And the Oscar Goes to…
By Claudia Del Pozo
The time has come again for the beautiful people of Hollywood to gather together and celebrate each other’s talents, bask in each other’s glory, and fake love and admiration for each other a midst prolonged moments of bad jokes and unconvincing banter. On March 2, hundreds of Hollywood elite will don designer gowns and suits, walk the red carpet, and practice their best acceptance speeches and most gracious losing expressions. In other words, the 86th Academy Awards ceremony is close upon us, and with the nominations for the coveted awards released just a few short weeks ago, it’s shaping up to be quite the event.
This year’s nominees span a variety of categories, from dramas like Captain Phillips to comedies like The Wolf of Wall Street, and from heartwarming animated films like Disney’s Frozen to suspenseful thrillers like Gravity. The themes of this year’s nominated films are no less diverse. Six-time nominated Dallas Buyers Club stars Matthew McConaughey and Jared Leto, nominated for Best Actor and Best Supporting Actor, and tells the true story of a man in 1980s Texas who is diagnosed with AIDS and given only a month to live, and his journey to fight to stay alive and help others with his same problem. Also nominated in multiple categories is the recently-released Her, a unique love story set in the near future in which an antisocial man finds love in an unexpected place.

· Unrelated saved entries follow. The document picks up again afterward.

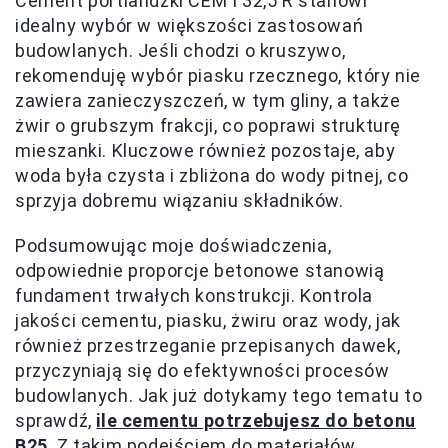
Cement portlandzki CEM I 32,5 R stanowi
idealny wybór w większości zastosowań
budowlanych. Jeśli chodzi o kruszywo,
rekomenduję wybór piasku rzecznego, który nie
zawiera zanieczyszczeń, w tym gliny, a także
żwir o grubszym frakcji, co poprawi strukturę
mieszanki. Kluczowe również pozostaje, aby
woda była czysta i zbliżona do wody pitnej, co
sprzyja dobremu wiązaniu składników.
Podsumowując moje doświadczenia,
odpowiednie proporcje betonowe stanowią
fundament trwałych konstrukcji. Kontrola
jakości cementu, piasku, żwiru oraz wody, jak
również przestrzeganie przepisanych dawek,
przyczyniają się do efektywności procesów
budowlanych. Jak już dotykamy tego tematu to
sprawdź,
ile cementu potrzebujesz do betonu
B25
. Z takim podejściem do materiałów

As is usual with the Oscars, several films stood out from the rest with numerous nominations, such as American Hustle starring Christian Bale, Amy Adams, Bradley Cooper, and Jennifer Lawrence, which garnered a whopping ten nominations, including Best Film (www.oscar.go.com/nominees).
For die-hard movie fans, the annual Academy Awards are an event comparable in importance and excitement to the Super Bowl, and just as football fans place their bets and cheer on their team in the Super Bowl, movie junkies will root for their favorite stars and movies in the Oscars.

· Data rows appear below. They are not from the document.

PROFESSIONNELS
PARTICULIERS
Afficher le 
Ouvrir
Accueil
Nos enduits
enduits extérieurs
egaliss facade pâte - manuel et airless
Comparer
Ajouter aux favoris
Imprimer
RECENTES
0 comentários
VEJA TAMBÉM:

Senior Sean McKeel is hoping that Gravity, which stars Sandra Bullock and George Clooney, will win the award for Best Picture. “The realism of it makes watching it almost frightening,” he recalls.
The Wolf of Wall Street was another big hit this year, as well as its star, Leonardo DiCaprio. Junior Lexi Eastburn named it her favorite film of the year, and is counting on DiCaprio to win the Oscar for Best Actor, an award that he has now been nominated for four times, with no wins as of yet.
Other popular actors and actresses include Bradley Cooper and Jennifer Lawrence from American Hustle, who Senior Brittany Therber believes definitely deserve awards in their categories.
Freshman Amanda Newton applauded Meryl Streep and Julia Roberts for their performances in August: Osage County, remarking of Roberts, “Her character was very depressed, and you could really feel her emotions.”
As with any awards, many people felt that certain actors and films were snubbed by the Academy, and did not receive the nominations they deserved. Brittany Therber felt strongly that Tom Hanks should have been nominated for Best Actor for his performance in Captain Phillips, and others around the country were surprised by the lack of nominations for the biopic film The Butler starring Forest Whitaker and Oprah Winfrey (www.oscar.go.com/nominees)
Millions of people will turn out to watch the Academy Awards this year, and producers expect an even higher viewership than last year, when 40.3 million people tuned in. This may be due to the high popularity of many of this year’s nominees, or the high popularity of this year’s host, Ellen Degeneres, who returns for the second time to present Hollywood’s biggest award show (oscars.go.com/nominees, deadline.com).
Critics of the event feel that the Oscars have become outdated and are a frivolous, vain tradition; however, it’s hard to buy into the belief that the awards are decreasing in popularity with the large amount of attention and excitement created by them, year after year. Granted, for us mere mortals, these awards shows can often seem like nothing more than yet another opportunity for the “immortal” among us to congratulate themselves on their fantastic endeavors into the art of the motion picture. Why, then, do we continue to watch programs like the Oscars, hanging on every word that is said, captivated and enthralled?
Perhaps it’s the glamour and class that the celebrities display, causing them to appear larger than life. Or maybe it’s the fact that it gives spectators a look at the human side of Hollywood, and makes them feel connected to the stars who are viewed practically as demigods. Or it might even simply be that people truly enjoy seeing artists rewarded for their work, and that the sense of camaraderie among them is inspiring. In any case, no amount of snarky criticism or sarcastic comments can erase the fact that, since their creation in 1929, the Oscars have been a widely loved and iconic part of American culture. After 86 years, it seems reasonable to agree that as long as the Oscars are held, people will always continue to watch them, and winners, of course, will always remember to thank the Academy.